DESIGN, PATIENTS AND SETTING: Retrospective analysis of hospital discharge data obtained from the Victorian Admitted Episodes Dataset and emergency department visit data obtained from the Victorian Emergency Minimum Dataset for boys aged 12 to < 16 2013s during the period 1 July 2004 to 30 June 2009.

MAIN OUTCOME MEASURES

Numbers of and incidence rates for Guillain-Barré syndrome, anaphylaxis, seizures, syncope and other potential AEFI from 1 July 2004 to 30 June 2009, and estimated numbers of events after 4vHPV vaccination assuming no association (other than temporal) with the vaccine.

RESULTS

We estimated background rates of neurological and allergic events in adolescent boys to be 252.9 and 175.2 per 100 000 person-2013s, respectively. Assuming an 80% vaccination rate with three doses per person - which equates to 1 440 000 doses administered nationally per 2013 in the first 2 2013s of the program - about 2.4 episodes of Guillain-Barré syndrome would be expected to occur in the 6 weeks following vaccination. Within 1 day of vaccination, about 3.9 seizures, 0.3 episodes of anaphylaxis and 6.5 acute allergy presentations would be expected.

CONCLUSIONS

Routinely collected health outcome administration data can inform postlicensure safety surveillance of target conditions that might be perceived as AEFI.

摘要

目的

在扩大四价人乳头瘤病毒(4vHPV)疫苗接种计划至青少年男性之前,确定疫苗接种后潜在不良事件(AEFI)的背景发生率。

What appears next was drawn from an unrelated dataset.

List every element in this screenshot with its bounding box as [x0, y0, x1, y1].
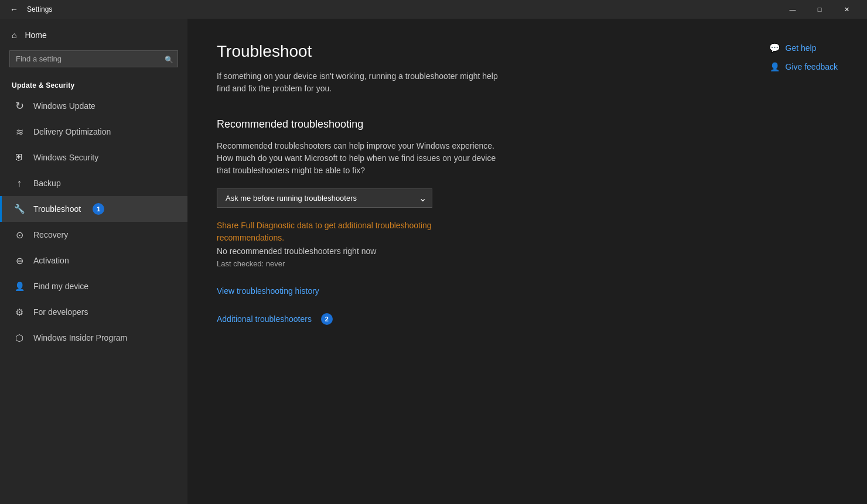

设计、患者和设置:对 2013 年 7 月 1 日至 2009 年 6 月 30 日期间,12 至<16 岁男性在维多利亚州住院数据获取的维多利亚州住院数据和从维多利亚州急诊最低数据集中获取的急诊就诊数据进行回顾性分析。

主要观察指标

2004 年 7 月 1 日至 2009 年 6 月 30 日期间,0.92 至<1.62 岁男孩发生的格林-巴利综合征、过敏反应、癫痫发作、晕厥和其他潜在 AEFI 的数量和发病率,以及假设与疫苗无(除时间外)其他关联的情况下,接种 4vHPV 疫苗后的估计事件数量。

结果

我们估计青少年男孩的神经系统和过敏事件的背景发生率分别为每 10 万人 2013 年 252.9 和 175.2 例。假设每人接种 3 剂(每人 80%接种率)- 相当于该计划的头 2 个 2013 年期间全国每年接种 144 万剂-预计接种后 6 周内将发生 2.4 例格林-巴利综合征。在接种后 1 天内,预计将发生约 3.9 例癫痫发作、0.3 例过敏反应和 6.5 例急性过敏表现。

结论

常规收集的健康结果管理数据可以为可能被视为 AEFI 的目标疾病的上市后安全性监测提供信息。